You should post the shaders before and after you reduce its complexity though to be sure this is the case.


L. Spiro

I restore Nintendo 64 video-game OST’s into HD! https://www.youtube.com/channel/UCCtX_wedtZ5BoyQBXEhnVZw/playlists?view=1&sort=lad&flow=grid

I have about 30 shaders with high complexity (about 30+ uniforms for each of them). My render loop currently uses only one shader, that I reduced to bare minimum (you are right, uniforms are stripped away during build)

My current shader looks like this:



vec4 CalcAmbientLight(Material mat, float fIntensity)
{
    return mat.vAmbient * en_vAmbLightColor * fIntensity;
}

uniform sampler2D normal_buffer;
uniform sampler2D bg_buffer;

uniform vec2 canvasSize;

uniform SpotLight en_spotLight[6];

varying vec2 vTexCoord;

void main()
{			

  vec4 normalMap = texture2D(normal_buffer, vTexCoord); //normal_buffer is RGBA (GL_RGBA)
  vec3 bgColor = texture2D(bg_buffer, vTexCoord).rgb; //bg_buffer is RGB (GL_RGB)

    
  vec3 vNormal = normalize((2.0 * normalMap.rbg) - 1.0);

  vec3 posWS = vec3(vTexCoord.x * canvasSize.x, normalMap.a, vTexCoord.y * canvasSize.y);


  //----------------------------------------------------------------------------------
  Material mat;
  mat.vAmbient = vec4(bgColor, 1.0);
  mat.vDiffuse = vec4(bgColor, 1.0);
  mat.vSpecular = vec4(1.0);
  mat.fShiness = 30.0;
 

    vec4 vPhong = CalcAmbientLight(mat, 0.2);
    
  vPhong.a = 1.0;
   gl_FragColor = vPhong;
}

Vertex shader is simple pass-through. I am rendering fullscreen quad at resolution of the iPhone4 screen.

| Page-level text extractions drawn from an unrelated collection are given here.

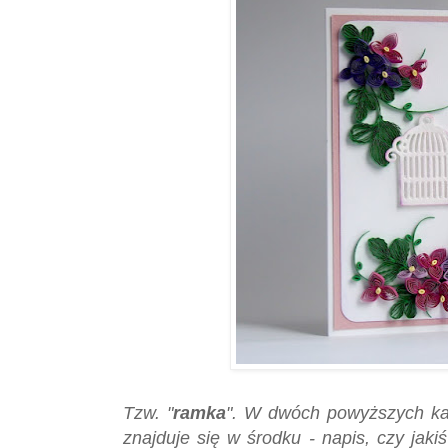
Tzw. "
ramka
". W dwóch powyższych kart
znajduje się w środku - napis, czy jaki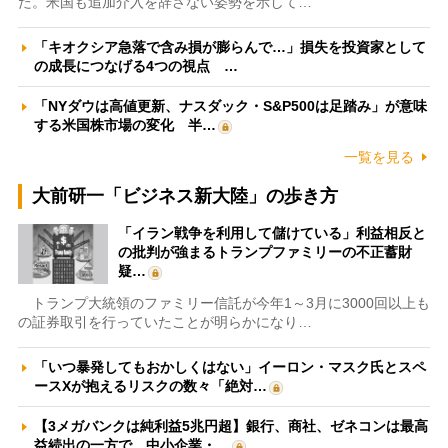
た。米国も追加介入を辞さない姿勢を示して…
「キオクシア急落で含み損が膨らんで…」損失を投資家として
の成長につなげる4つの視点 …
「NYダウは高値更新、ナスダック・S&P500は足踏み」が意味
する米国株市場の変化 半…
一覧を見る
大前研一「ビジネス新大陸」の歩き方
「イラン戦争を利用して儲けている」利益相反と
の批判が強まるトランプファミリーの不正蓄財
疑…
トランプ大統領のファミリー信託が今年1～3月に3000回以上も
の証券取引を行っていたことが明らかになり…
「いつ暴発してもおかしくはない」イーロン・マスク氏とスペ
ースXが抱えるリスクの数々「絶対…
【3メガバンクは純利益5兆円超】銀行、商社、ゼネコンは最高
益続出の一方で、中小企業・…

With this piece of "nothing" code, I have 45fps (I know it is debug mode, but still it is way to low from 60fps). Same code has 60fps on iPhone5S. CPU is at 4.4ms / frame. GPU takes 20.1ms

Here is also my sequnce of calls from XCode frame trace


//use render to texture for the whole scene
#0 glBindFramebuffer(GL_FRAMEBUFFER, 7)
#1 glFramebufferTexture2D(GL_FRAMEBUFFER, GL_COLOR_ATTACHMENT0, GL_TEXTURE_2D, 6, 0)
#2 GL_FRAMEBUFFER_COMPLETE <- glCheckFramebufferStatus(GL_FRAMEBUFFER)
#3 glBindRenderbuffer(GL_RENDERBUFFER, 8)
#4 glFramebufferRenderbuffer(GL_FRAMEBUFFER, GL_DEPTH_ATTACHMENT, GL_RENDERBUFFER, 8)
#5 GL_FRAMEBUFFER_COMPLETE <- glCheckFramebufferStatus(GL_FRAMEBUFFER)
#6 glUseProgram(17)
#7 glBindTexture(GL_TEXTURE_2D, 3)
#8 glBindVertexArray(1)
#9 glBindBuffer(GL_ELEMENT_ARRAY_BUFFER, 44)
#10 glDrawElements(GL_TRIANGLES, 6, GL_UNSIGNED_INT, nullptr)
#11 glBindBuffer(GL_ELEMENT_ARRAY_BUFFER, 0)
#12 glBindVertexArray(0)
//----------------------------- End of main rendering --------
//now render texture to screen
#13 glBindFramebuffer(GL_FRAMEBUFFER, 1)
#14 glBindRenderbuffer(GL_RENDERBUFFER, 2)
#15 glFramebufferRenderbuffer(GL_FRAMEBUFFER, GL_COLOR_ATTACHMENT0, GL_RENDERBUFFER, 2)
#16 GL_FRAMEBUFFER_COMPLETE <- glCheckFramebufferStatus(GL_FRAMEBUFFER)
#17 glBindRenderbuffer(GL_RENDERBUFFER, 1)
#18 glFramebufferRenderbuffer(GL_FRAMEBUFFER, GL_DEPTH_ATTACHMENT, GL_RENDERBUFFER, 1)
#19 GL_FRAMEBUFFER_COMPLETE <- glCheckFramebufferStatus(GL_FRAMEBUFFER)
#20 glUseProgram(25)
#21 glBindTexture(GL_TEXTURE_2D, 6)
#22 glBindVertexArray(2)
#23 glBindBuffer(GL_ELEMENT_ARRAY_BUFFER, 4)
#24 glDrawElements(GL_TRIANGLES, 6, GL_UNSIGNED_INT, nullptr)
#25 glBindBuffer(GL_ELEMENT_ARRAY_BUFFER, 0)
#26 glBindVertexArray(0)
#27 glDiscardFramebufferEXT(GL_FRAMEBUFFER, 1, {GL_DEPTH_ATTACHMENT})
#28 glBindRenderbuffer(GL_RENDERBUFFER, 2)
#29 ["Context 1" presentRenderbuffer:GL_RENDERBUFFER]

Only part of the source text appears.